Justify Allocations by providing a defensible framework that clearly links workload to headcount—an essential step in communicating with Congress, the Services, and global partners.
Assess Workforce Mix across military, civilian, and contractor personnel.
Address Multi-Service and Multi-National Complexity, accounting for the additional oversight and coordination such a program requires.
Adapt to Changing Demands, from production ramps and modernization cycles to growing foreign sales.
Model Workload Drivers, including aircraft deliveries, software releases, sustainment operations, and funding profiles.
Forecast Workforce Trends, such as hiring bottlenecks, skill shortages, or attrition risks.
Enable Scenario-Based Planning for “what-if” situations tied to budget or mission changes.
During the Industry Day, the JPO outlined its key objectives for the manpower model, encouraging participants to explore innovative, validated approaches that can:
Determine Total Workforce Needs across functional areas such as engineering, logistics, contracting, program management, cybersecurity, and foreign military sales.
Justify Allocations by providing a defensible framework that clearly links workload to headcount—an essential step in communicating with Congress, the Services, and global partners.
Assess Workforce Mix across military, civilian, and contractor personnel.
Address Multi-Service and Multi-National Complexity, accounting for the additional oversight and coordination such a program requires.
Adapt to Changing Demands, from production ramps and modernization cycles to growing foreign sales.
Model Workload Drivers, including aircraft deliveries, software releases, sustainment operations, and funding profiles.
Forecast Workforce Trends, such as hiring bottlenecks, skill shortages, or attrition risks.
Enable Scenario-Based Planning for “what-if” situations tied to budget or mission changes.
Technical Considerations
Industry respondents were also asked to share methodologies that demonstrate:
Scalability and flexibility across aircraft variants, partner nations, and service-specific requirements.
Secure, cloud-based accessibility with role-based permissions and cybersecurity compliance aligned to DoD standards.
Data-driven decision support that integrates both quantitative metrics and qualitative inputs.
Analyst-friendly interfaces with strong visualization and reporting tools.
Unplanned workload modeling for emergent missions and operational surges.
Proven validation approaches, from peer reviews to benchmarking against operational outcomes.
By hosting this Industry Day, WBI provided a platform for government and industry to collaborate on one of the F-35 program’s most difficult challenges: ensuring the right people, with the right skills, are in place to sustain the Joint Strike Fighter for decades to come.

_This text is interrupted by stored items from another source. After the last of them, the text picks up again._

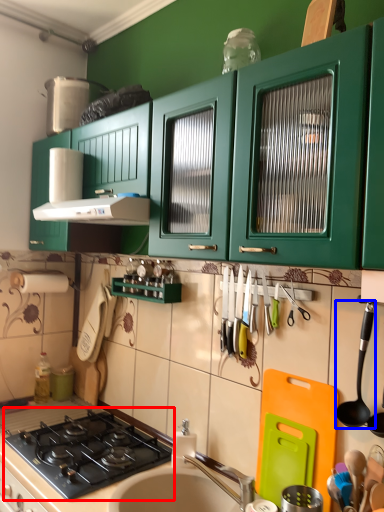 Question: Which object appears farthest to the camera in this image, gas stove (highlighted by a red box) or utensil (highlighted by a blue box)?

Choices:
 (A) gas stove
 (B) utensil

Answer: (A) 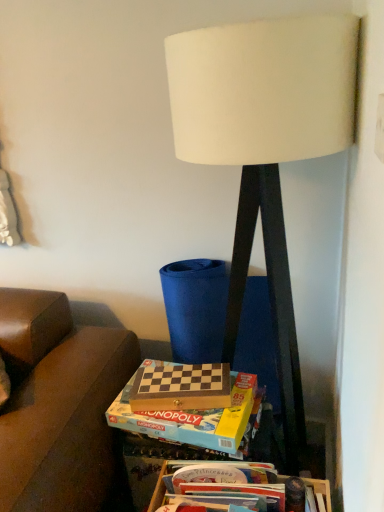 Question: Is white fabric lampshade at center located outside wooden chessboard at center?

Choices:
 (A) yes
 (B) no

Answer: (A)

Question: Does white fabric lampshade at center have a lesser height compared to wooden chessboard at center?

Choices:
 (A) no
 (B) yes

Answer: (A)

Question: Is white fabric lampshade at center positioned in front of wooden chessboard at center?

Choices:
 (A) no
 (B) yes

Answer: (B)

Question: From the image's perspective, does white fabric lampshade at center appear lower than wooden chessboard at center?

Choices:
 (A) yes
 (B) no

Answer: (B)

Question: From a real-world perspective, is white fabric lampshade at center on wooden chessboard at center?

Choices:
 (A) yes
 (B) no

Answer: (A)

Question: Is white fabric lampshade at center positioned behind wooden chessboard at center?

Choices:
 (A) no
 (B) yes

Answer: (A)

Question: Is white fabric lampshade at center thinner than wooden board game at center?

Choices:
 (A) yes
 (B) no

Answer: (B)

Question: Considering the relative positions of white fabric lampshade at center and wooden board game at center in the image provided, is white fabric lampshade at center to the left of wooden board game at center from the viewer's perspective?

Choices:
 (A) yes
 (B) no

Answer: (B)

Question: Does white fabric lampshade at center have a lesser height compared to wooden board game at center?

Choices:
 (A) yes
 (B) no

Answer: (B)

Question: Is white fabric lampshade at center closer to camera compared to wooden board game at center?

Choices:
 (A) yes
 (B) no

Answer: (A)

Question: Is white fabric lampshade at center facing away from wooden board game at center?

Choices:
 (A) yes
 (B) no

Answer: (B)

Question: Can you confirm if white fabric lampshade at center is taller than wooden board game at center?

Choices:
 (A) yes
 (B) no

Answer: (A)

Question: From a real-world perspective, is wooden board game at center located beneath wooden board game at lower center, which appears as the second box when viewed from the top?

Choices:
 (A) yes
 (B) no

Answer: (B) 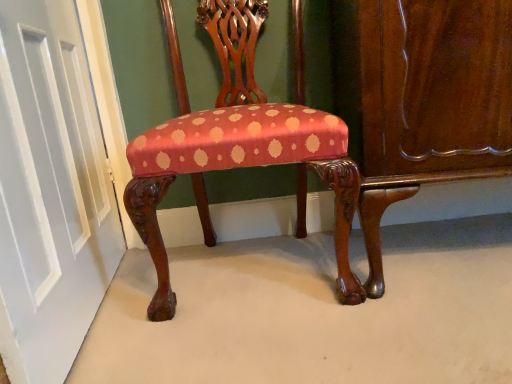 You are a GUI agent. You are given a task and a screenshot of the screen. Output one action in this format:
    pyautogui.click(x=<x>, y=<y>)
    Task: Click on the free point below silky red fabric chair at center (from a real-world perspective)
    
    Given the screenshot: What is the action you would take?
    pyautogui.click(x=250, y=269) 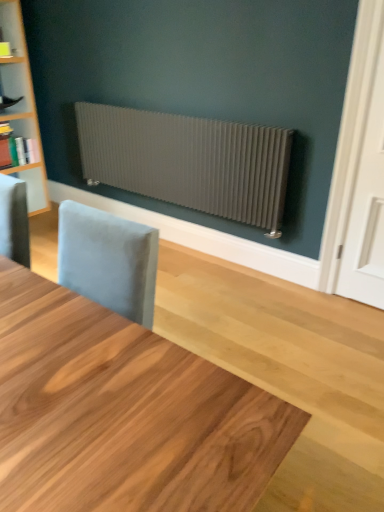 Question: Considering the positions of matte white bookshelf at left and light wood table at center in the image, is matte white bookshelf at left wider or thinner than light wood table at center?

Choices:
 (A) wide
 (B) thin

Answer: (B)

Question: Is matte white bookshelf at left inside the boundaries of light wood table at center, or outside?

Choices:
 (A) inside
 (B) outside

Answer: (B)

Question: Considering the real-world distances, which object is farthest from the light wood table at center?

Choices:
 (A) matte white bookshelf at left
 (B) satin silver radiator at upper center

Answer: (A)

Question: Which object is the closest to the satin silver radiator at upper center?

Choices:
 (A) matte white bookshelf at left
 (B) light wood table at center

Answer: (A) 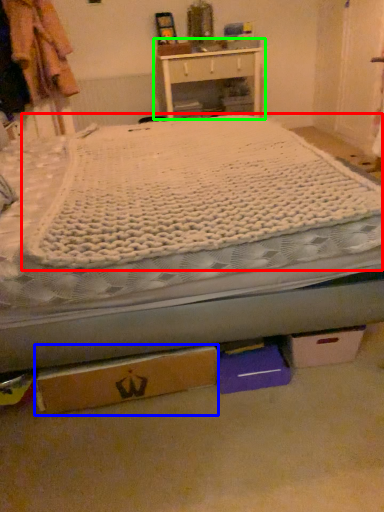 Question: Which object is the farthest from mattress (highlighted by a red box)? Choose among these: cardboard box (highlighted by a blue box) or nightstand (highlighted by a green box).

The insights gathered will inform the government’s path forward in developing a manpower model that is not only scalable and data-driven but also flexible enough to adapt to evolving mission priorities and international partnerships.
The F-35’s success depends not just on cutting-edge technology, but also on a workforce model capable of supporting a multi-service, multi-national program of unprecedented scale. Through its partnership with the JPO, WBI is helping shape innovative solutions that will sustain the F-35 enterprise well into the future.